De detrás de los matorrales emergió un segundo encapuchado, armado con un voluminoso Colt de largo cañón, humeante aún tras los disparos asesinos unidos a los del otro criminal enmascarado situado entre los peñascos del lado opuesto del sendero. Ambos se miraron en silencio, sus ojos reluciendo cruelmente tras los orificios abiertos en sus caperuzas negras.
—Asunto arreglado —dijo fríamente el tirador del rifle, contemplando heladamente al hombre que yacía sobre regueros de su propia sangre, en medio del camino, mientras su caballo se alejaba, indeciso, vacía la silla de montar.
—¿Crees que realmente sospechaba algo el viejo Gregson? —dudó el del revólver.
—Con toda seguridad —afirmó rotundo el que parecía tener autoridad sobre el otro tirador—. Se lo noté en los ojos. De repente se dio cuenta de todo lo que pasaba. Tuvimos que hacerlo, no lo dudes. ¿O vas a sentir ahora remordimientos de conciencia?
—Sabes que no es eso. Sólo que me preocupan las consecuencias de esta muerte.
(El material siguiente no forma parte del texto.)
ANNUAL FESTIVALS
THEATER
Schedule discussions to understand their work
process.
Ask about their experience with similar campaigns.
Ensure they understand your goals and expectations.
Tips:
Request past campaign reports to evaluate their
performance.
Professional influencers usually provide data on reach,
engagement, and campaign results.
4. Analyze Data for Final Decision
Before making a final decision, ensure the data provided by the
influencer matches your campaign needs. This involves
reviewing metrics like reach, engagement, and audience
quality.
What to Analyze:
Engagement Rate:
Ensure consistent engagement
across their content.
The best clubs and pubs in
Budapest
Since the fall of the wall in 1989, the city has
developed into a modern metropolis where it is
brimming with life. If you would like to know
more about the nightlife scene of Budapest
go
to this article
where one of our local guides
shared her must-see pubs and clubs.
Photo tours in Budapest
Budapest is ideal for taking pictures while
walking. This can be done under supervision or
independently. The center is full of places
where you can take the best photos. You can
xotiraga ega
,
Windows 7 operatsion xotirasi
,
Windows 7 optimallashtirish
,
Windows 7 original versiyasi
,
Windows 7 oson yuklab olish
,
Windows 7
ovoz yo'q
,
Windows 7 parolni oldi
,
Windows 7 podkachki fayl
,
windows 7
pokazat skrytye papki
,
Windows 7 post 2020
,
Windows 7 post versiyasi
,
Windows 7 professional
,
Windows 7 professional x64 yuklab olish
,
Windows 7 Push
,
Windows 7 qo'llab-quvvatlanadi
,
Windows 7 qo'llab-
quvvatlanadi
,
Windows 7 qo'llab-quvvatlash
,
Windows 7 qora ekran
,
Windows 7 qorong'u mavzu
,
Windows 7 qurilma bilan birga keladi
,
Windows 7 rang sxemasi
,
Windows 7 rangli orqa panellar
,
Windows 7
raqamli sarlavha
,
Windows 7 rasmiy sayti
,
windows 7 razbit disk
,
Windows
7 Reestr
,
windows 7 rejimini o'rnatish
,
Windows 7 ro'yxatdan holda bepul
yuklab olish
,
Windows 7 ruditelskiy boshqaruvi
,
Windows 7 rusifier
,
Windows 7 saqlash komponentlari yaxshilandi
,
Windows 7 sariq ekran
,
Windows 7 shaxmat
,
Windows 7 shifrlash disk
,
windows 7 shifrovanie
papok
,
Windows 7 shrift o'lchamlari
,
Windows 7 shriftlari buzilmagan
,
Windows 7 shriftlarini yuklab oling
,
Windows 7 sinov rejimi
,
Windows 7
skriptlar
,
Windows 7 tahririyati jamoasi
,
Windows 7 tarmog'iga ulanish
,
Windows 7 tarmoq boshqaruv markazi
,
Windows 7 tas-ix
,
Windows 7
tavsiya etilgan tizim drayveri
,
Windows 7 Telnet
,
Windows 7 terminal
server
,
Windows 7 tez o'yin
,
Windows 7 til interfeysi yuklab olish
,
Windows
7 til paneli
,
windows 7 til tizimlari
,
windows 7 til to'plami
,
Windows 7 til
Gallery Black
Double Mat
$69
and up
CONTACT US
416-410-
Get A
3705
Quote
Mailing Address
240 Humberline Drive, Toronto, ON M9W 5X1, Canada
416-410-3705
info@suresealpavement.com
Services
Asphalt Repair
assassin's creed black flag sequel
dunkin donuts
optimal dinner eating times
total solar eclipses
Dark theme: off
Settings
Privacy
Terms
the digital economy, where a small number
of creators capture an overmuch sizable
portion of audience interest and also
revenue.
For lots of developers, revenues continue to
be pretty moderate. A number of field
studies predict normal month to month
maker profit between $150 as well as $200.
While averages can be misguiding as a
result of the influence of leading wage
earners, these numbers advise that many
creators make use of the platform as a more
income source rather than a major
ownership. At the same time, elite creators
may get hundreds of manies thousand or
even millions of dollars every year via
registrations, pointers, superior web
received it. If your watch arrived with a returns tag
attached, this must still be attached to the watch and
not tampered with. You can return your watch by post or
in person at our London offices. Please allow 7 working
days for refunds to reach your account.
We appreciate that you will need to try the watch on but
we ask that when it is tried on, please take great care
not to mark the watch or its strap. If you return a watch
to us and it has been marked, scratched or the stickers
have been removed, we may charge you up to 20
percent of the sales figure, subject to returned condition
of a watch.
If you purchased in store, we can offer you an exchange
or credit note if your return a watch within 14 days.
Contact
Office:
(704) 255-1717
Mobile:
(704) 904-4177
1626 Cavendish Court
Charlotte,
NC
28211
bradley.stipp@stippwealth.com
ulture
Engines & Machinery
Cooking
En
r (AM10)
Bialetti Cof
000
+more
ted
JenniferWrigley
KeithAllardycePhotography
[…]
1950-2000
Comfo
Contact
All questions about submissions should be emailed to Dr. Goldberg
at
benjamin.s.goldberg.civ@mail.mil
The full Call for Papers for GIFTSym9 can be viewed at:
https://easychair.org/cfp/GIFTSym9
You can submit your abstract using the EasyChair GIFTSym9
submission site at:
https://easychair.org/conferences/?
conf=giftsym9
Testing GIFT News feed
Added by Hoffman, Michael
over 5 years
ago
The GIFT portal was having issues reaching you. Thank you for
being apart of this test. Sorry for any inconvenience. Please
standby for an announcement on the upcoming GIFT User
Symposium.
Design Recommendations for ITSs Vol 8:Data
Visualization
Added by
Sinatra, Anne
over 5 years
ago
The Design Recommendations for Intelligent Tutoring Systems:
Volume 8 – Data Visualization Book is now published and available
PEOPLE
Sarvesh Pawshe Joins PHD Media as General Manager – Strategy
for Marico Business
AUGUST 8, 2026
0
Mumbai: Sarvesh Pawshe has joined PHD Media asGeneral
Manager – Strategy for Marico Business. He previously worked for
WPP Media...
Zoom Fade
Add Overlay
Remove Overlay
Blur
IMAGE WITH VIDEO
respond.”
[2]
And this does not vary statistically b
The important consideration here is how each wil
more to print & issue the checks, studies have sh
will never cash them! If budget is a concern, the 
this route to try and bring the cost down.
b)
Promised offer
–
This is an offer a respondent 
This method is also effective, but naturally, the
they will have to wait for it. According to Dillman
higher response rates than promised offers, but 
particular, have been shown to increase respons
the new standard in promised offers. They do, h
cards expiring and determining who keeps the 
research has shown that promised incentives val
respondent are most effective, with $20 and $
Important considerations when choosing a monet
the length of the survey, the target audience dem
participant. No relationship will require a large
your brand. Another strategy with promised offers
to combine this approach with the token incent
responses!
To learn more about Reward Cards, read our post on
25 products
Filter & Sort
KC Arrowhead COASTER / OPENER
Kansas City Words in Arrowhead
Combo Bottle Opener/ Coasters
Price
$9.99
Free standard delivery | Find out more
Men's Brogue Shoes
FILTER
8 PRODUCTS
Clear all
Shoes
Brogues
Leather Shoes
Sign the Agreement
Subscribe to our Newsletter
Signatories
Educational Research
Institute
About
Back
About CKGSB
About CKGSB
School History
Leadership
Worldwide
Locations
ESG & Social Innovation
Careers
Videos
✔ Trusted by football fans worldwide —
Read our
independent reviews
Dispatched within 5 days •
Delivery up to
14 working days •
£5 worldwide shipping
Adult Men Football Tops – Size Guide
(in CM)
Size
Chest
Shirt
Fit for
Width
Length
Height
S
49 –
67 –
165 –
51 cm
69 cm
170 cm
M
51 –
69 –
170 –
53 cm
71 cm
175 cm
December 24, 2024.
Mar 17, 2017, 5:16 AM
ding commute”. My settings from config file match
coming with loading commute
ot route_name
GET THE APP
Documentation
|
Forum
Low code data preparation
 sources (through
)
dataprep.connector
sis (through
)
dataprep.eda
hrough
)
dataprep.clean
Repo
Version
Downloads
Gregson era muy querido y respetado aquí.
—Pues entonces le harán unos buenos funerales, sin duda —dijo con sarcasmo el otro—. No podrá pedir más ese viejo entrometido…
Lentamente, los dos encapuchados se alejaron de aquel lugar. No lejos de allí, tras unos árboles, esperaban dos monturas en las que cabalgaron apresuradamente, perdiéndose en la distancia entre una acre polvareda.
Allí, en el sendero, quedó el cuerpo acribillado de Matt Gregson, con su placa de latón estrellado reluciendo entre manchas de sangre.